Si cette esthétique a pu faire taxer son œuvre d'ambiguïté, il n'en est pas de même pour Mishima Yukio : la netteté et la sobriété de sa touche délimitent un monde d'une totale absurdité, le Marin rejeté à la mer. Au-dessus du port de Yokohama, dans une maison aisée, ornée de bibelots rares, une veuve, très belle, s'éprend d'un officier de marine. Le fils unique de cette femme, âgé de treize ans, cherche au milieu d'une bande d'enfants une compensation à son amour frustré : ils procèdent à la mise à mort d'un chat.

De plus en plus bouleversé par l'intrusion d'un « autre » dans son univers familier, épiant l'évolution sentimentale et sensuelle de sa mère, l'enfant décide de se débarrasser de son rival : « remorqué », questionné, drogué par la bande, le marin subira le sort du chat. « La vie, conclut Mishima Yukio, est un chaos d'existences qui se désagrègent à chaque instant. »

Russie

L'affrontement avec la mort, Soljenitsyne l'exprime, lui aussi, avec une poignante intensité, mais dans un registre bien différent. Dans le Premier Cercle, où des détenus groupés dans une prison spéciale poursuivent des recherches scientifiques, comme dans le Pavillon des cancéreux, où, dans un hôpital, profiteurs et victimes du régime stalinien meurent côte à côte en s'entre-déchirant, la mort est subie avec terreur. Roussakov, l'ouvrier qui s'est élevé à force de délations et de conformisme, et Kostoglotov, le prisonnier politique, regrettent le calme des paysans d'autrefois, qui s'apprêtaient à quitter la vie « comme s'il s'agissait simplement de changer d'isba ».

Tchécoslovaquie

Dans un régime où toute relation suppose un rapport de police, la destinée humaine finit par prendre l'allure d'une grosse farce. C'est ce que pense Ludvik dans la Plaisanterie, de Milan Kundera. Il déclare, par carte postale, à une amie que « l'optimisme est l'opium du genre humain ».

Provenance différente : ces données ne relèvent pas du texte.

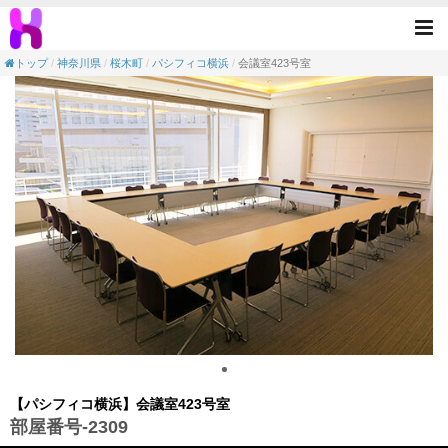
【会議室】パシフィコ横浜-会議室423号室(
Tog
nav
トップ
神奈川県
桜木町
パシフィコ横浜
会議室423号室
【パシフィコ横浜】会議室423号室
部屋番号-2309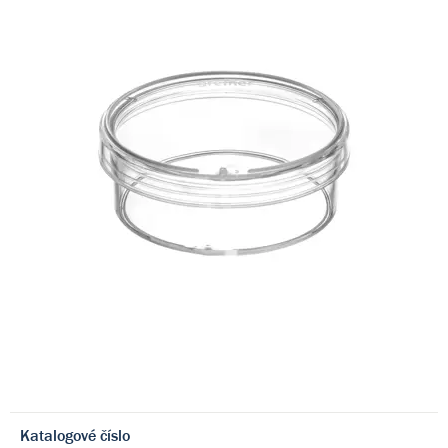
Katalogové číslo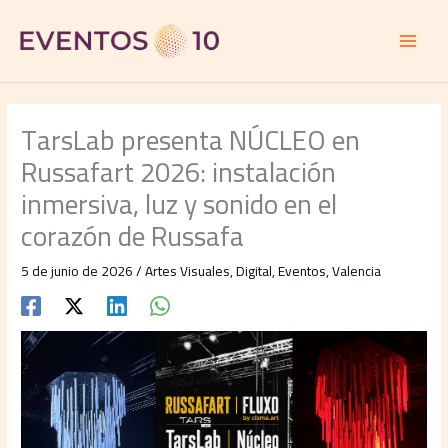
Ir
al
contenido
TarsLab presenta NÚCLEO en
Russafart 2026: instalación
inmersiva, luz y sonido en el
corazón de Russafa
5 de junio de 2026
/
Artes Visuales
,
Digital
,
Eventos
,
Valencia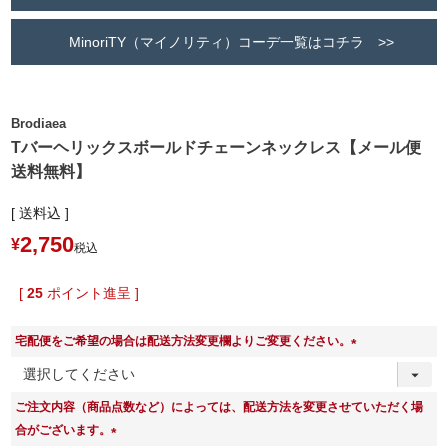
MinoriTY（マイノリティ）コーデ一覧はコチラ >>
Brodiaea
Tバーヘリックスボールドチェーンネックレス【メール便
送料無料】
送料込
2,750
¥
税込
[
25
ポイント進呈 ]
宅配便をご希望の場合は配送方法変更欄よりご変更ください。
(
必
ご注文内容（商品点数など）によっては、配送方法を変更させていただく場
須
合がございます。
)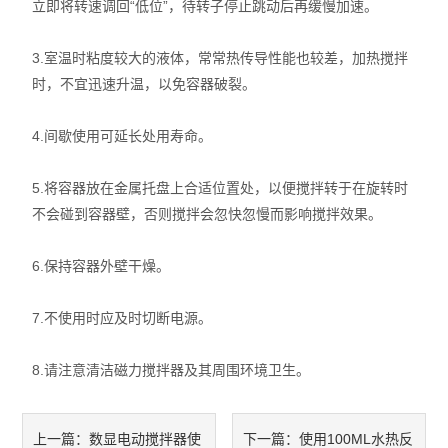
立即将转速调回“低位”，待转子停止跳动后再缓慢加速。
智能控温仪
3.室温时粘度较大的液体，常常热传导性能也较差，加热搅拌
油、水浴锅
时，不宜迅速升温，以免容器破裂。
电动搅拌器
4.间歇使用可延长处用寿命。
水热合成反应釜/消解罐
5.将容器放在金属托盘上合适位置处，以便搅拌转于在旋转时
电加热板
不会碰到容器壁，否则搅拌会忽快忽慢而影响搅拌效果。
超声波清洗器
6.保持容器外壁干燥。
紫外分析仪
7.不使用时应及时切断电源。
微波化学反应器
8.请注意清洁磁力搅拌器及其周围环境卫生。
玻璃仪器烘干器
药物透皮实验仪
数显电动搅拌器使
使用100ML水热反
上一篇：
下一篇：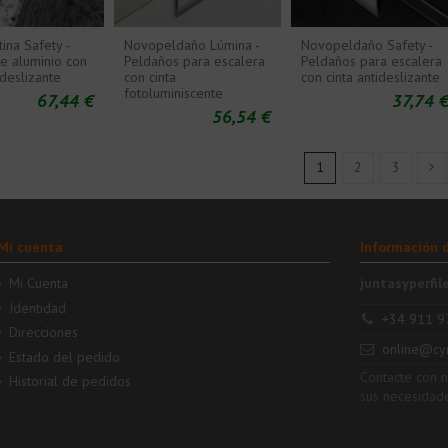
ina Safety -
Novopeldaño Lúmina -
Novopeldaño Safety -
de aluminio con
Peldaños para escalera
Peldaños para escalera
ideslizante
con cinta
con cinta antideslizante
fotoluminiscente
67,44 €
37,74 
56,54 €
1
2
3
Mi cuenta
Información 
Mi Cuenta
juntasyperfil
Identidad
+34 911 9
Direcciones
online@cy
Estado del pedido
Contacte con 
Historial de pedidos
sus necesidad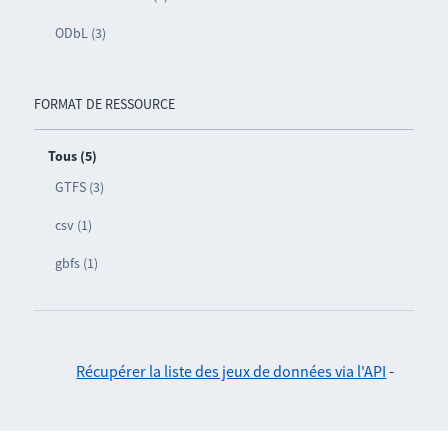
ODbL (3)
FORMAT DE RESSOURCE
Tous (5)
GTFS (3)
csv (1)
gbfs (1)
Récupérer la liste des jeux de données via l'API
-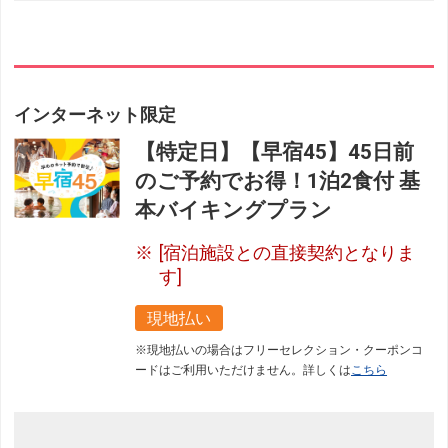
インターネット限定
【特定日】【早宿45】45日前
のご予約でお得！1泊2食付 基
本バイキングプラン
[宿泊施設との直接契約となりま
す]
現地払い
※現地払いの場合はフリーセレクション・クーポンコ
ードはご利用いただけません。詳しくは
こちら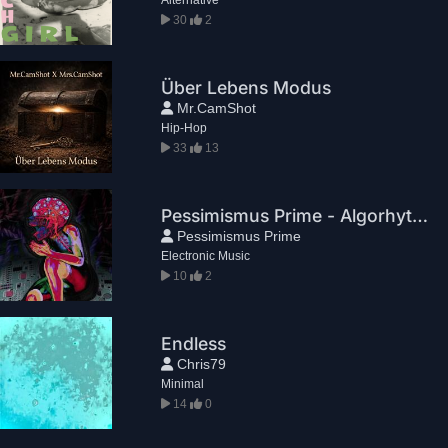
30
2
Über Lebens Modus
Mr.CamShot
Hip-Hop
33
13
Pessimismus Prime - Algorhythm
Pessimismus Prime
Electronic Music
10
2
Endless
Chris79
Minimal
14
0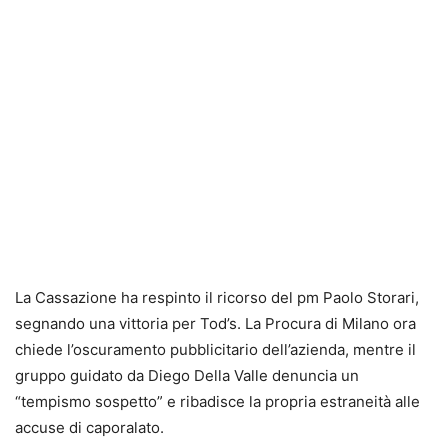
La Cassazione ha respinto il ricorso del pm Paolo Storari,
segnando una vittoria per Tod’s. La Procura di Milano ora
chiede l’oscuramento pubblicitario dell’azienda, mentre il
gruppo guidato da Diego Della Valle denuncia un
“tempismo sospetto” e ribadisce la propria estraneità alle
accuse di caporalato.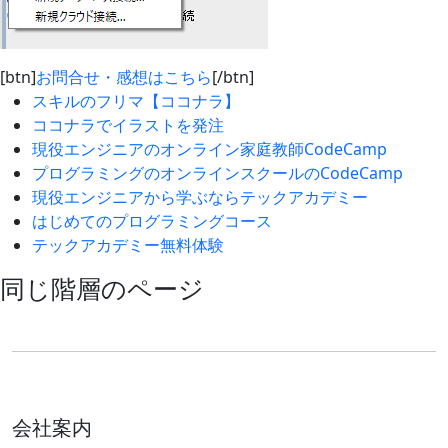
[btn]
お問合せ・感想はこちら
[/btn]
スキルのフリマ【ココナラ】
ココナラでイラストを発注
現役エンジニアのオンライン家庭教師CodeCamp
プログラミングのオンラインスクールのCodeCamp
現役エンジニアから学ぶならテックアカデミー
はじめてのプログラミングコース
テックアカデミー無料体験
同じ階層のページ
会社案内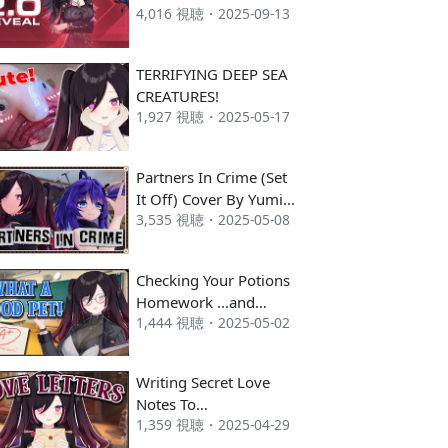
4,016 視聴・2025-09-13
TERRIFYING DEEP SEA
CREATURES!
1,927 視聴・2025-05-17
Partners In Crime (Set
It Off) Cover By Yumi
3,535 視聴・2025-05-08
The Witch & Dr.Nova(e)
Checking Your Potions
Homework ...and
1,444 視聴・2025-05-02
Watching My Debut
Writing Secret Love
Notes To
1,359 視聴・2025-04-29
You【HANDCAM】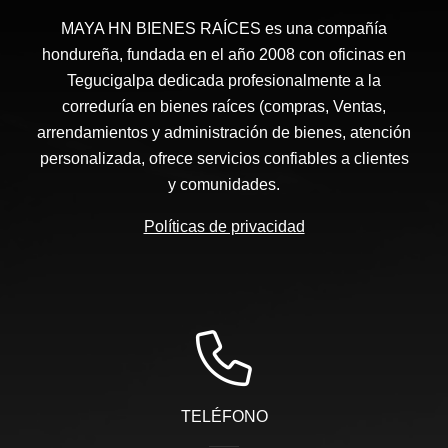
MAYA HN BIENES RAÍCES​ es una compañía
hondureña, fundada en el año 2008 con oficinas en
Tegucigalpa dedicada profesionalmente a la
correduría en bienes raíces (compras, Ventas,
arrendamientos y administración de bienes, atención
personalizada, ofrece servicios confiables a clientes
y comunidades.
Políticas de privacidad
TELÉFONO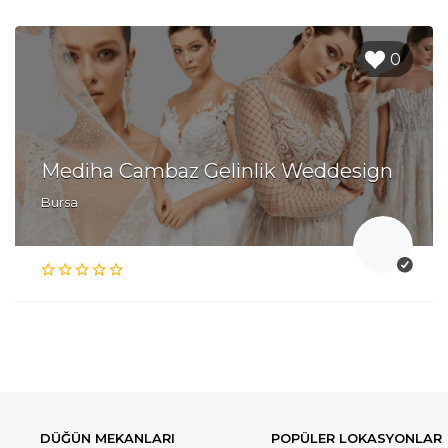
0
Mediha Cambaz Gelinlik Weddesign
Bursa
DÜĞÜN MEKANLARI
POPÜLER LOKASYONLAR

Cette coupable réflexion le fait passer de la faculté au bataillon disciplinaire. L'échec de son amour impossible pour Lucie préfigure sa vengeance dérisoire : réhabilité, Ludvik séduira, sans passion, la femme de son ancien camarade, responsable de ses malheurs, alors que celui-ci cherchait depuis longtemps à se défaire de son épouse.

Allemagne

Ainsi, les interdits politiques s'ajoutent aux troubles de l'affectivité. La déchirure de l'Allemagne est pour Uwe Johnson, Deux points de vue, l'image même de l'impossible accord entre le photographe de presse du Holstein et l'infirmière de Berlin-Est.